- **TASK DESCRIPTION**
The copy must match the data word for word and contain no pictures.

- **PROVIDED DATA**
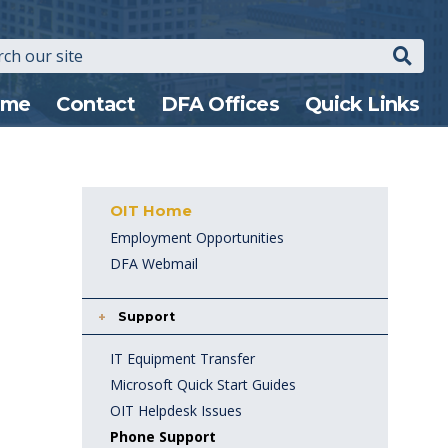
Search
n
ome
Contact
DFA Offices
Quick Links
gation
OIT Home
Employment Opportunities
DFA Webmail
Support
IT Equipment Transfer
Microsoft Quick Start Guides
OIT Helpdesk Issues
Phone Support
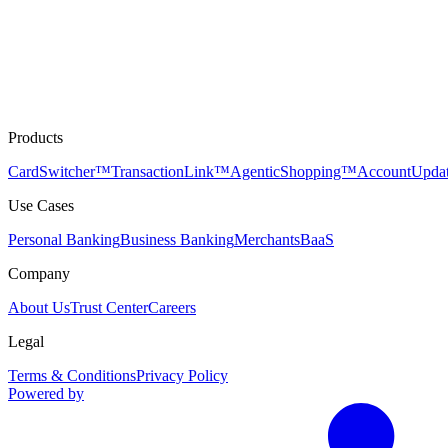
Products
CardSwitcher™
TransactionLink™
AgenticShopping™
AccountUpda
Use Cases
Personal Banking
Business Banking
Merchants
BaaS
Company
About Us
Trust Center
Careers
Legal
Terms & Conditions
Privacy Policy
Powered by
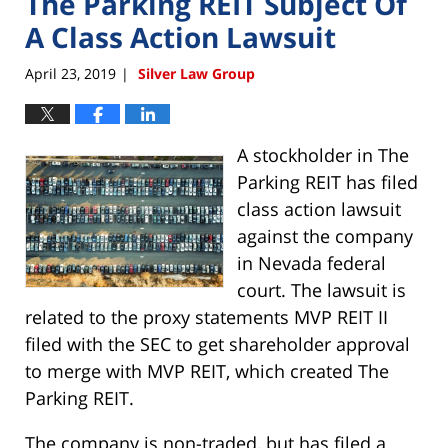
The Parking REIT Subject Of
A Class Action Lawsuit
April 23, 2019
Silver Law Group
|
A stockholder in The
Parking REIT has filed
class action lawsuit
against the company
in Nevada federal
court. The lawsuit is
related to the proxy statements MVP REIT II
filed with the SEC to get shareholder approval
to merge with MVP REIT, which created The
Parking REIT.
The company is non-traded, but has filed a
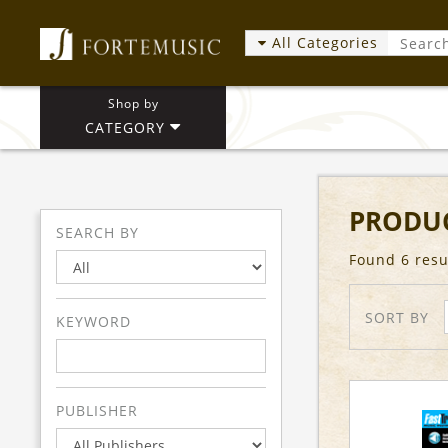
All Categories
Shop by
CATEGORY
PRODUC
SEARCH BY
Found 6 resu
SORT BY
KEYWORD
PUBLISHER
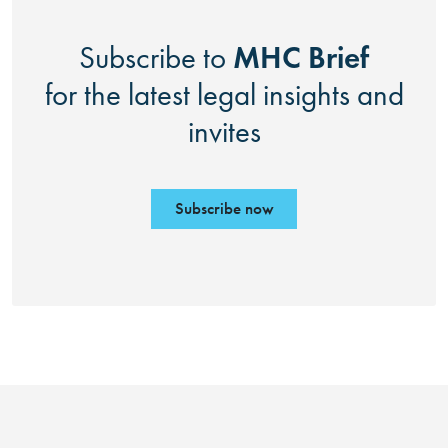
MHC Brief
Subscribe to
for the latest legal insights and
invites
Subscribe now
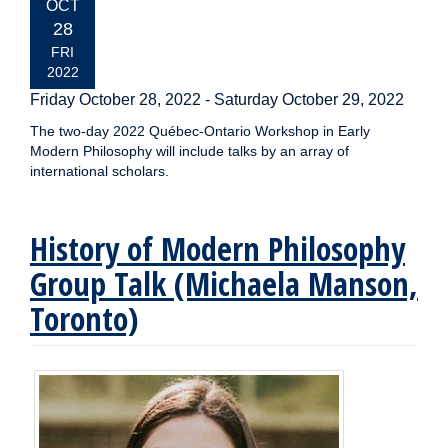
EVENT
OCT
DATE:
28
FRI
2022
Friday October 28, 2022
-
Saturday October 29, 2022
The two-day 2022 Québec-Ontario Workshop in Early
Modern Philosophy will include talks by an array of
international scholars.
History of Modern Philosophy
Group Talk (Michaela Manson,
Toronto)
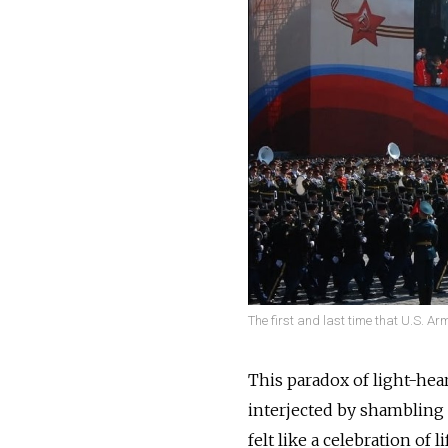
The first and last time that U.S. A
This paradox of light-hea
interjected by shambling 
felt like a celebration of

- **OUTPUT OF THE TASK**
Search
n
ome
Contact
DFA Offices
Quick Links
gation
OIT Home
Employment Opportunities
DFA Webmail
Support
IT Equipment Transfer
Microsoft Quick Start Guides
OIT Helpdesk Issues
Phone Support
Products
CardSwitcher™
TransactionLink™
AgenticShopping™
AccountUpda
Use Cases
Personal Banking
Business Banking
Merchants
BaaS
Company
About Us
Trust Center
Careers
Legal
Terms & Conditions
Privacy Policy
Powered by
The Parking REIT Subject Of
A Class Action Lawsuit
April 23, 2019
Silver Law Group
|
A stockholder in The
Parking REIT has filed
class action lawsuit
against the company
in Nevada federal
court. The lawsuit is
related to the proxy statements MVP REIT II
filed with the SEC to get shareholder approval
to merge with MVP REIT, which created The
Parking REIT.
The company is non-traded, but has filed a
All Categories
Shop by
CATEGORY
PRODUC
SEARCH BY
Found 6 resu
SORT BY
KEYWORD
PUBLISHER
MHC Brief
Subscribe to
for the latest legal insights and
invites
Subscribe now
EVENT
OCT
DATE:
28
FRI
2022
Friday October 28, 2022
-
Saturday October 29, 2022
The two-day 2022 Québec-Ontario Workshop in Early
Modern Philosophy will include talks by an array of
international scholars.
History of Modern Philosophy
Group Talk (Michaela Manson,
Toronto)
The first and last time that U.S. A
This paradox of light-hea
interjected by shambling 
felt like a celebration of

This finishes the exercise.